Ochsenkühn ist zufrieden mit der Lösung. Sie sei schnell und günstig. Die Verantwortlichen gehen davon aus, dass im Frühsommer in der Ferienzeit binnen zwei Wochen alles erledigt sein wird. 110 000 Euro werden die Arbeiten wohl ungefähr kosten.

Diese Spezialmaschine fräste am Montag einen Probebereich in der Unteren Marktstraße in Neumarkt ab. - Foto: Lutz Worthmann

Ausführen sollen sie eine Spezialfirma. Unternehmen hätten das Verfahren entwickelt, weil es den Bedarf in etlichen Städten mit altem Pflaster gebe, das beispielsweise den heutigen Ansprüchen an Barrierefreiheit nicht entspricht, erklärt Worthmann.
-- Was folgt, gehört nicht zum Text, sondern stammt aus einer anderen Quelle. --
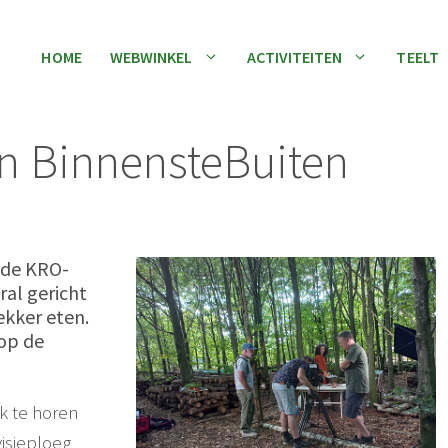
HOME
WEBWINKEL
ACTIVITEITEN
TEELT
n BinnensteBuiten
 de KRO-
ral gericht
ekker eten.
op de
ik te horen
isieploeg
Der städtische Bauhof wird vorab Dellen im Pflaster ausgleichen.

Mehr Komfort für Radfahrer durch abgefrästes Pflaster in der Marktstraße

Stadtbaumeister Seemann erwartet nach dem Abfräsen nicht nur, dass insbesondere Radfahrer mehr Komfort beim Fahren haben, sondern dass der Verkehr dadurch leiser ist.
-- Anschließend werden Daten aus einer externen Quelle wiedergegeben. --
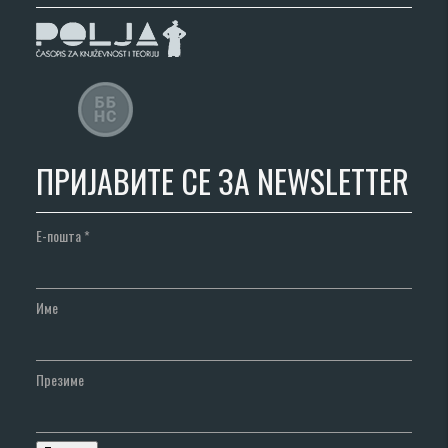
ПРИЈАВИТЕ СЕ ЗА NEWSLETTER
Е-пошта
*
Име
Презиме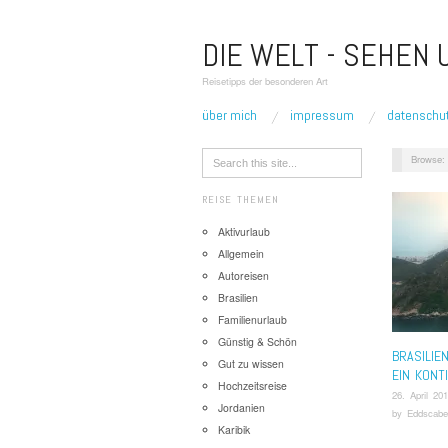
DIE WELT - SEHEN
Reisetipps der besonderen Art
über mich
impressum
datenschu
Browse:
REISE THEMEN
Aktivurlaub
Allgemein
Autoreisen
Brasilien
Familienurlaub
Günstig & Schön
BRASILIE
Gut zu wissen
EIN KONT
Hochzeitsreise
26. April 20
Jordanien
by
Eddscabe
Karibik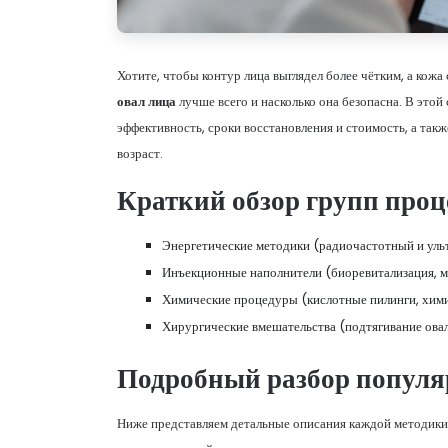
Хотите, чтобы контур лица выглядел более чётким, а кож
овал лица
лучше всего и насколько она безопасна. В этой
эффективность, сроки восстановления и стоимость, а такж
возраст.
Краткий обзор групп проц
Энергетические методики (радиочастотный и уль
Инъекционные наполнители (биоревитализация, м
Химические процедуры (кислотные пилинги, хим
Хирургические вмешательства (подтягивание ова
Подробный разбор популя
Ниже представляем детальные описания каждой методики,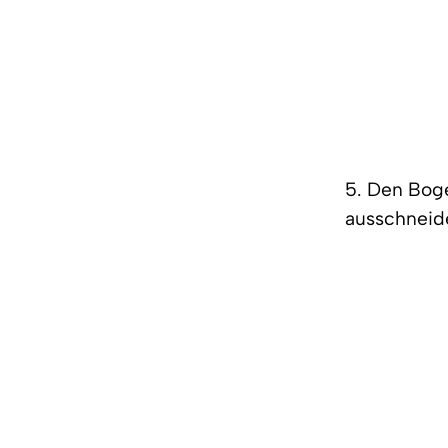
5. Den Bog
ausschneide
Im Ergebnis werden die dann abgefrästen Pflastersteine dem entsprechen, was man heute bei einem neuen Pflaster verbauen würde, wie Worthmann erklärt. Durch die Methode werden die alten Pflastersteine somit hochwertiger.

„Dann werden wir einige Jahre Ruhe haben“, sagt Seemann beim Blick auf die Steine. Kopfsteinpflaster ist eben eine Sache für Jahrhunderte.